Don't include pictures. Quote the lines below from the first through the line that contains "Pode também gostar".

### Provided data
-.-.-

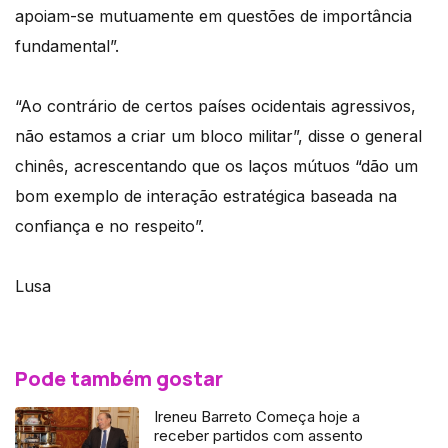
apoiam-se mutuamente em questões de importância
fundamental”.
“Ao contrário de certos países ocidentais agressivos,
não estamos a criar um bloco militar”, disse o general
chinês, acrescentando que os laços mútuos “dão um
bom exemplo de interação estratégica baseada na
confiança e no respeito”.
Lusa
Pode também gostar
Ireneu Barreto Começa hoje a
receber partidos com assento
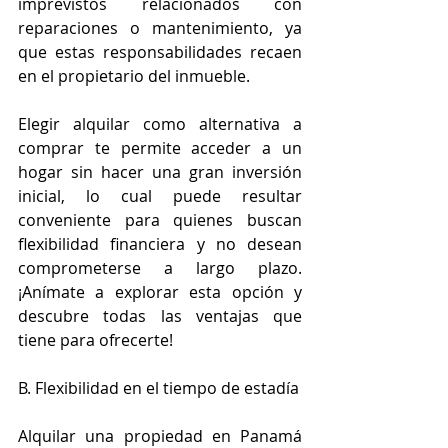
imprevistos relacionados con 
reparaciones o mantenimiento, ya 
que estas responsabilidades recaen 
en el propietario del inmueble.
Elegir alquilar como alternativa a 
comprar te permite acceder a un 
hogar sin hacer una gran inversión 
inicial, lo cual puede resultar 
conveniente para quienes buscan 
flexibilidad financiera y no desean 
comprometerse a largo plazo. 
¡Anímate a explorar esta opción y 
descubre todas las ventajas que 
tiene para ofrecerte!
B. Flexibilidad en el tiempo de estadía
Alquilar una propiedad en Panamá 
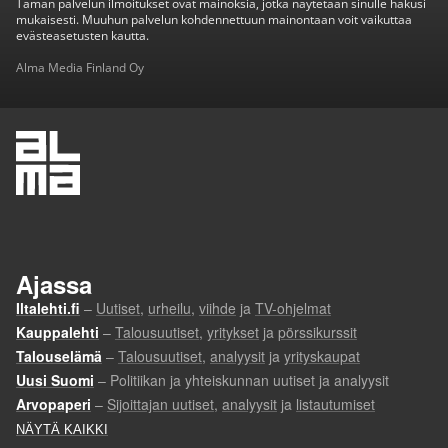
Tämän palvelun ilmoitukset ovat mainoksia, jotka näytetään sinulle hakusi
mukaisesti. Muuhun palvelun kohdennettuun mainontaan voit vaikuttaa
evästeasetusten kautta.
Alma Media Finland Oy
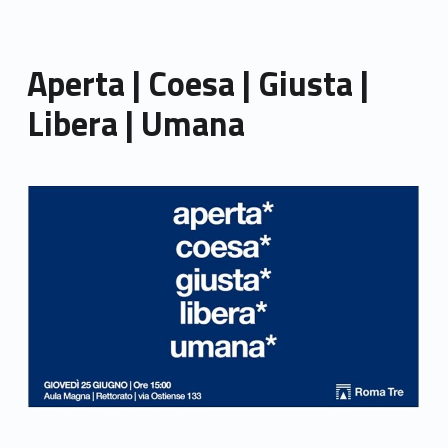
Aperta | Coesa | Giusta |
Libera | Umana
Link identifier archive #link-archive-thumb-soap-47295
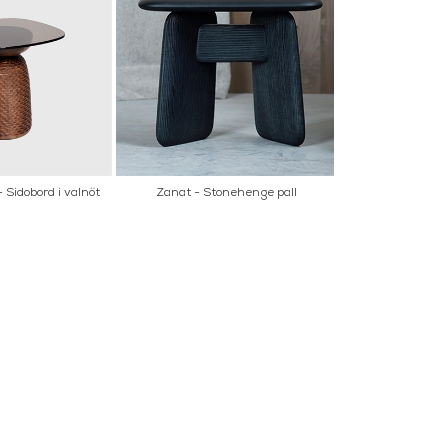
 Sidobord i valnöt
Zanat - Stonehenge pall
ER
NYHETSBREV
OK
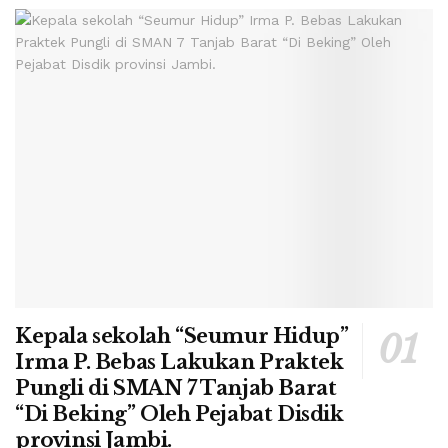
Kepala sekolah “Seumur Hidup”
Irma P. Bebas Lakukan Praktek
Pungli di SMAN 7 Tanjab Barat
“Di Beking” Oleh Pejabat Disdik
provinsi Jambi.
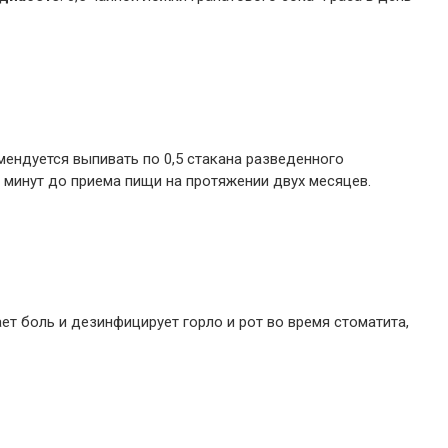
омендуется выпивать по 0,5 стакана разведенного
0 минут до приема пищи на протяжении двух месяцев.
ет боль и дезинфицирует горло и рот во время стоматита,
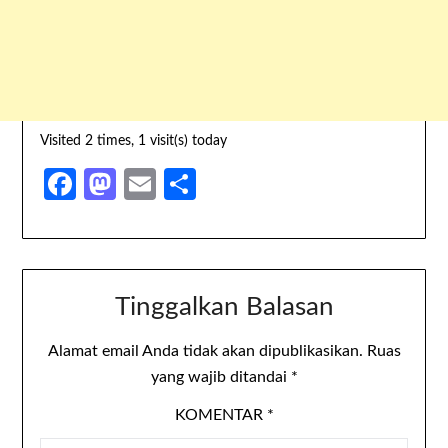
Visited 2 times, 1 visit(s) today
Facebook
Mastodon
Email
Share
Tinggalkan Balasan
Alamat email Anda tidak akan dipublikasikan.
Ruas
yang wajib ditandai
*
KOMENTAR
*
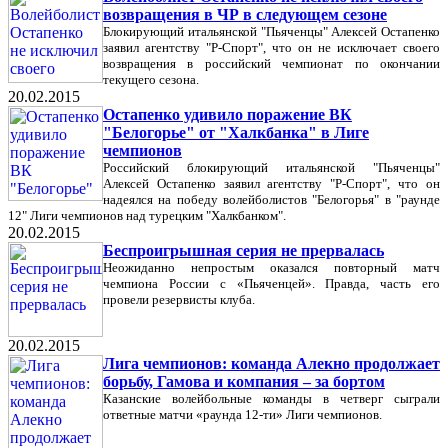
возвращения в ЧР в следующем сезоне
Блокирующий итальянской "Пьяченцы" Алексей Остапенко
заявил агентству "Р-Спорт", что он не исключает своего
возвращения в российский чемпионат по окончании
текущего сезона.
20.02.2015
Остапенко удивило поражение ВК
"Белогорье" от "Халкбанка" в Лиге
чемпионов
Российский блокирующий итальянской "Пьяченцы"
Алексей Остапенко заявил агентству "Р-Спорт", что он
надеялся на победу волейболистов "Белогорья" в "раунде
12" Лиги чемпионов над турецким "Халкбанком".
20.02.2015
Беспроигрышная серия не прервалась
Неожиданно непростым оказался повторный матч
чемпиона России с «Пьяченцей». Правда, часть его
провели резервисты клуба.
20.02.2015
Лига чемпионов: команда Алекно продолжает
борьбу, Гамова и компания – за бортом
Казанские волейбольные команды в четверг сыграли
ответные матчи «раунда 12-ти» Лиги чемпионов.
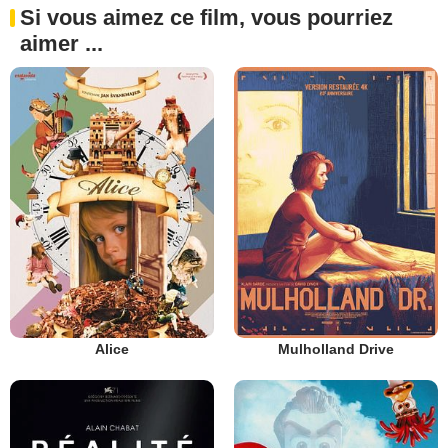
Si vous aimez ce film, vous pourriez
aimer ...
Alice
Mulholland Drive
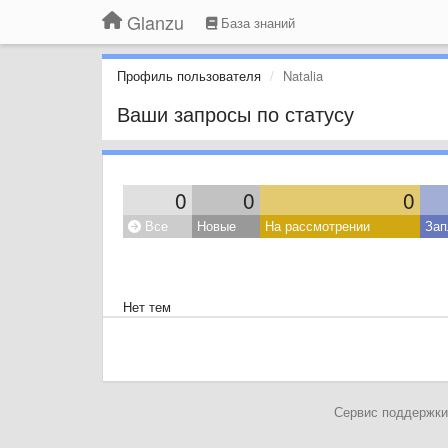
Glanzu
База знаний
Профиль пользователя
Natalia
Ваши запросы по статусу
0
0
0
Все
Новые
На рассмотрении
Зап
Нет тем
Сервис поддержки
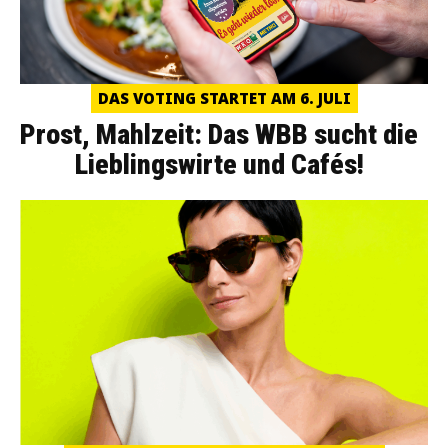
DAS VOTING STARTET AM 6. JULI
Prost, Mahlzeit: Das WBB sucht die
Lieblingswirte und Cafés!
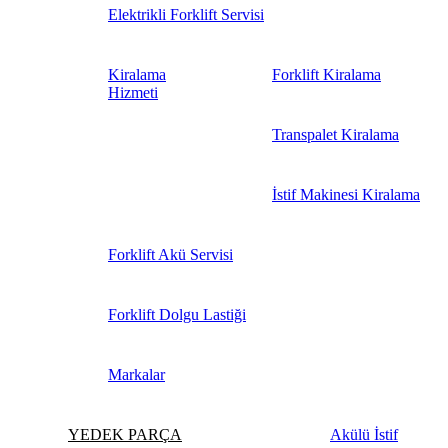
Elektrikli Forklift Servisi
Kiralama
Forklift Kiralama
Hizmeti
Transpalet Kiralama
İstif Makinesi Kiralama
Forklift Akü Servisi
Forklift Dolgu Lastiği
Markalar
YEDEK PARÇA
Akülü İstif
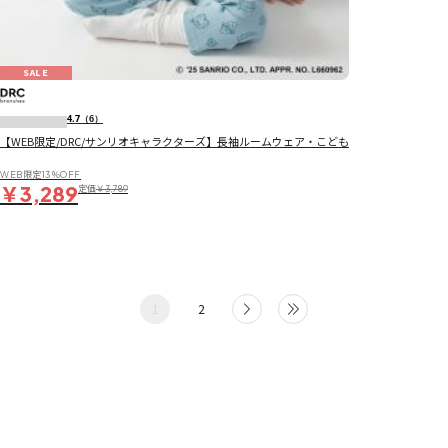
SALE
4.7
（6）
【WEB限定/DRC/サンリオキャラクターズ】長袖ルームウェア・こども
WEB限定13％OFF
￥3,289
定価
￥3,789
1
2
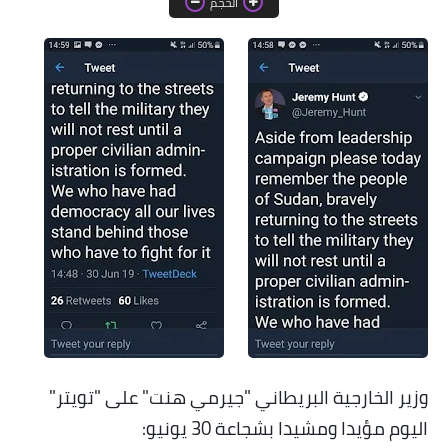
الحجم
خواطر قصصية
صور
علوم وبحوث
فيديو
مجرد راى
منوعات
مواضيع عامة
وزير الخارجية البريطاني "جيرمي هنت" على "تويتر"
اليوم مؤيدا ومشيدا بشجاعة 30 يونيو
:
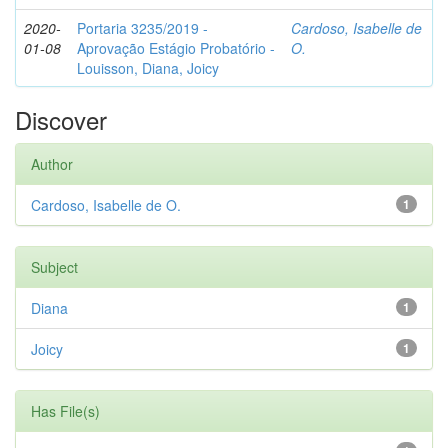
2020-
Portaria 3235/2019 -
Cardoso, Isabelle de
01-08
Aprovação Estágio Probatório -
O.
Louisson, Diana, Joicy
Discover
Author
Cardoso, Isabelle de O.
1
Subject
Diana
1
Joicy
1
Has File(s)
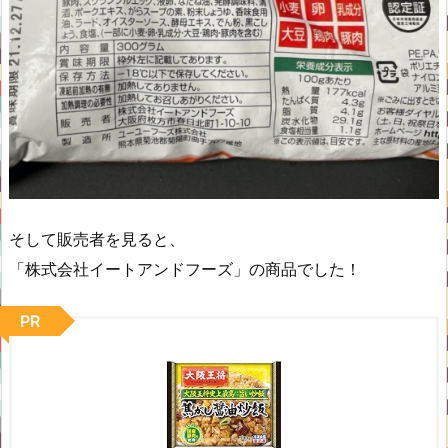
そして販売者を見ると、
「株式会社イートアンドフーズ」の商品でした！
PR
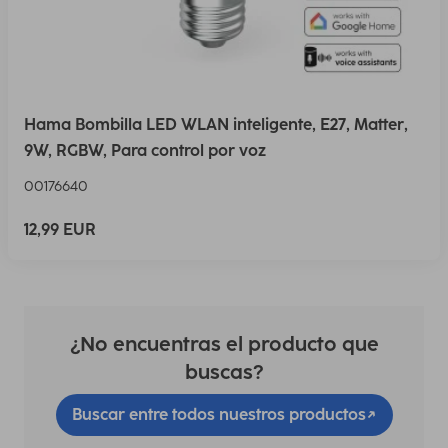
Hama Bombilla LED WLAN inteligente, E27, Matter,
9W, RGBW, Para control por voz
00176640
12,99 EUR
¿No encuentras el producto que
buscas?
Buscar entre todos nuestros productos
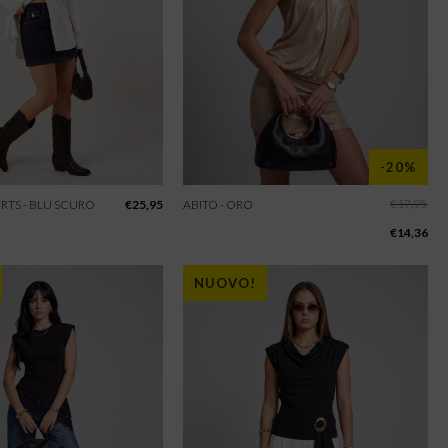
-20%
€
17,95
RTS - BLU SCURO
€
25,95
ABITO - ORO
€
14,36
NUOVO!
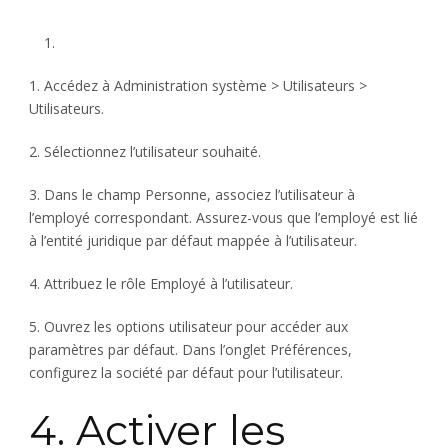
1. Accédez à Administration système > Utilisateurs >
Utilisateurs.
2. Sélectionnez l’utilisateur souhaité.
3. Dans le champ Personne, associez l’utilisateur à
l’employé correspondant. Assurez-vous que l’employé est lié
à l’entité juridique par défaut mappée à l’utilisateur.
4. Attribuez le rôle Employé à l’utilisateur.
5. Ouvrez les options utilisateur pour accéder aux
paramètres par défaut. Dans l’onglet Préférences,
configurez la société par défaut pour l’utilisateur.
4. Activer les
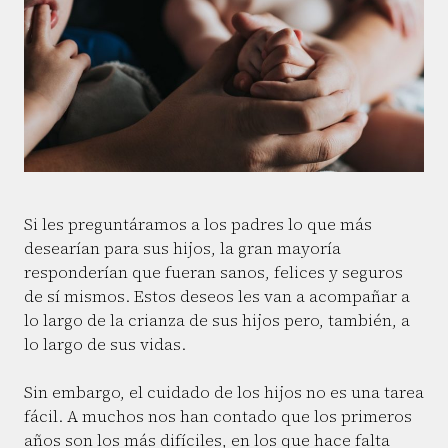
Si les preguntáramos a los padres lo que más
desearían para sus hijos, la gran mayoría
responderían que fueran sanos, felices y seguros
de sí mismos. Estos deseos les van a acompañar a
lo largo de la crianza de sus hijos pero, también, a
lo largo de sus vidas.
Sin embargo, el cuidado de los hijos no es una tarea
fácil. A muchos nos han contado que los primeros
años son los más difíciles, en los que hace falta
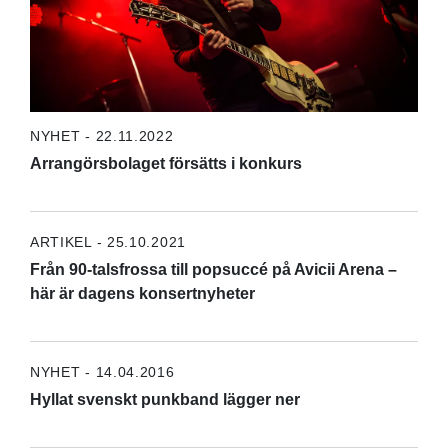
NYHET - 22.11.2022
Arrangörsbolaget försätts i konkurs
ARTIKEL - 25.10.2021
Från 90-talsfrossa till popsuccé på Avicii Arena –
här är dagens konsertnyheter
NYHET - 14.04.2016
Hyllat svenskt punkband lägger ner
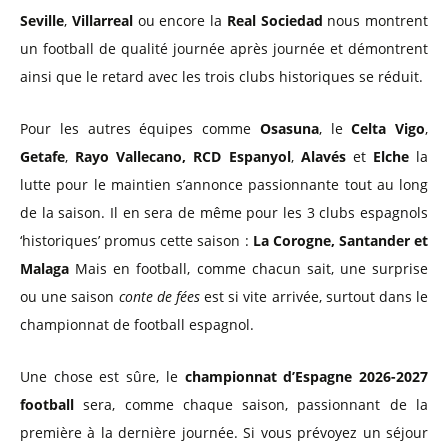
Seville
,
Villarreal
ou encore la
Real Sociedad
nous montrent
un football de qualité journée après journée et démontrent
ainsi que le retard avec les trois clubs historiques se réduit.
Pour les autres équipes comme
Osasuna
, le
Celta Vigo
,
Getafe
,
Rayo Vallecano,
RCD Espanyol
,
Alavés
et
Elche
la
lutte pour le maintien s’annonce passionnante tout au long
de la saison. Il en sera de même pour les 3 clubs espagnols
‘historiques’ promus cette saison :
La Corogne, Santander et
Malaga
Mais en football, comme chacun sait, une surprise
ou une saison
conte de fées
est si vite arrivée, surtout dans le
championnat de football espagnol.
Une chose est sûre, le
championnat d’Espagne 2026-2027
football
sera, comme chaque saison, passionnant de la
première à la dernière journée. Si vous prévoyez un séjour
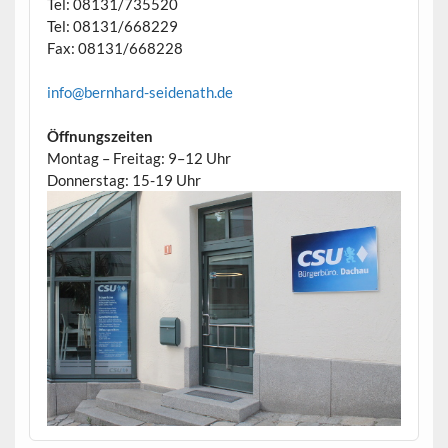
Tel: 08131/735520
Tel: 08131/668229
Fax: 08131/668228
info@bernhard-seidenath.de
Öffnungszeiten
Montag – Freitag: 9–12 Uhr
Donnerstag: 15-19 Uhr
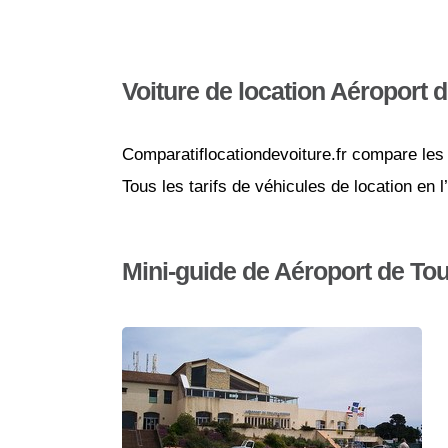
Voiture de location Aéroport 
Comparatiflocationdevoiture.fr compare les 
Tous les tarifs de véhicules de location en 
Mini-guide de Aéroport de To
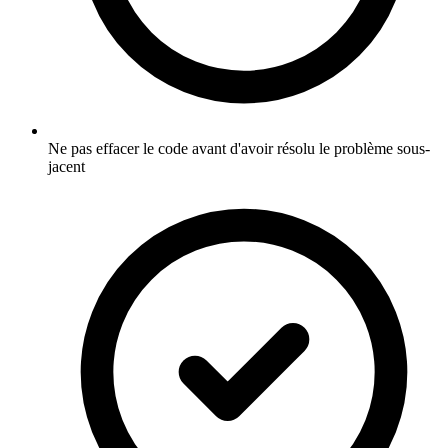
Ne pas effacer le code avant d'avoir résolu le problème sous-
jacent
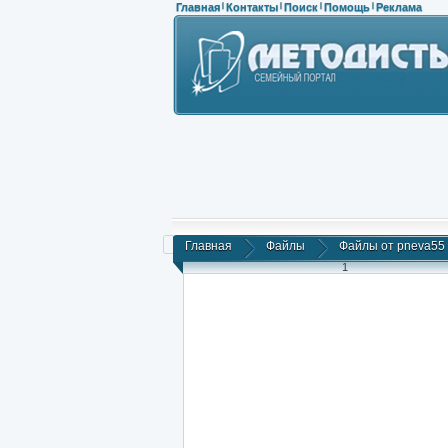
Главная
Контакты
Поиск
Помощь
Реклама
|
|
|
|
Главная
Файлы
Файлы от pneva55
1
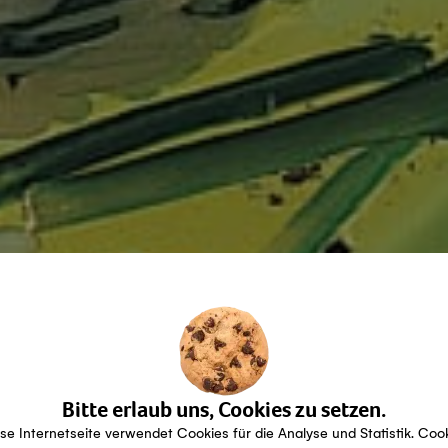
Bitte erlaub uns, Cookies zu setzen.
se Internetseite verwendet Cookies für die Analyse und Statistik. Coo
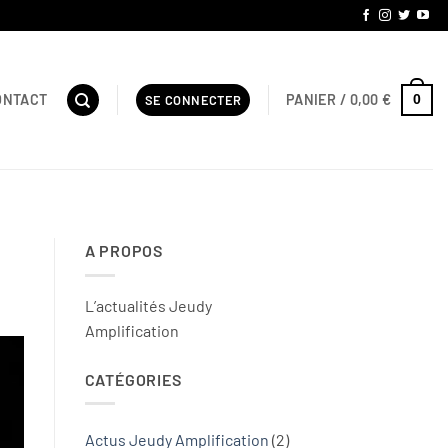
PANIER /
0,00
€
ONTACT
0
SE CONNECTER
A PROPOS
L’actualités Jeudy
Amplification
CATÉGORIES
Actus Jeudy Amplification
(2)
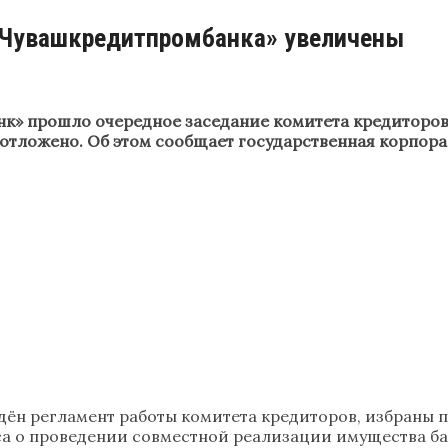
 «Чувашкредитпромбанка» увеличены
нк» прошло очередное заседание комитета кредиторов
 отложено. Об этом сообщает государственная корпора
ён регламент работы комитета кредиторов, избраны п
а о проведении совместной реализации имущества ба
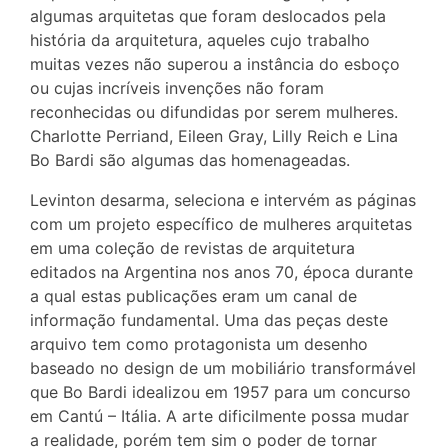
algumas arquitetas que foram deslocados pela
história da arquitetura, aqueles cujo trabalho
muitas vezes não superou a instância do esboço
ou cujas incríveis invenções não foram
reconhecidas ou difundidas por serem mulheres.
Charlotte Perriand, Eileen Gray, Lilly Reich e Lina
Bo Bardi são algumas das homenageadas.
Levinton desarma, seleciona e intervém as páginas
com um projeto específico de mulheres arquitetas
em uma coleção de revistas de arquitetura
editados na Argentina nos anos 70, época durante
a qual estas publicações eram um canal de
informação fundamental. Uma das peças deste
arquivo tem como protagonista um desenho
baseado no design de um mobiliário transformável
que Bo Bardi idealizou em 1957 para um concurso
em Cantú – Itália. A arte dificilmente possa mudar
a realidade, porém tem sim o poder de tornar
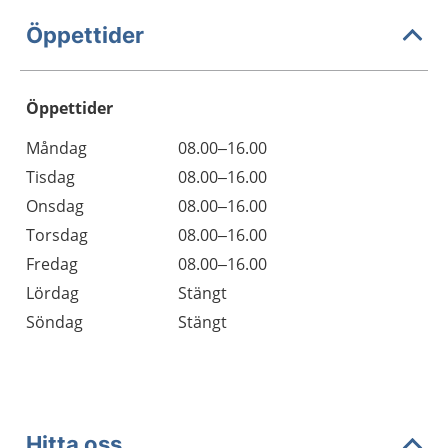
Öppettider
Öppettider
Öppettider
Kommentarer
Måndag
08.00–16.00
Dag
Tisdag
08.00–16.00
Onsdag
08.00–16.00
Torsdag
08.00–16.00
Fredag
08.00–16.00
Lördag
Stängt
Söndag
Stängt
Hitta oss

-.-.-

### Response area
apoiam-se mutuamente em questões de importância
fundamental”.
“Ao contrário de certos países ocidentais agressivos,
não estamos a criar um bloco militar”, disse o general
chinês, acrescentando que os laços mútuos “dão um
bom exemplo de interação estratégica baseada na
confiança e no respeito”.
Lusa
Pode também gostar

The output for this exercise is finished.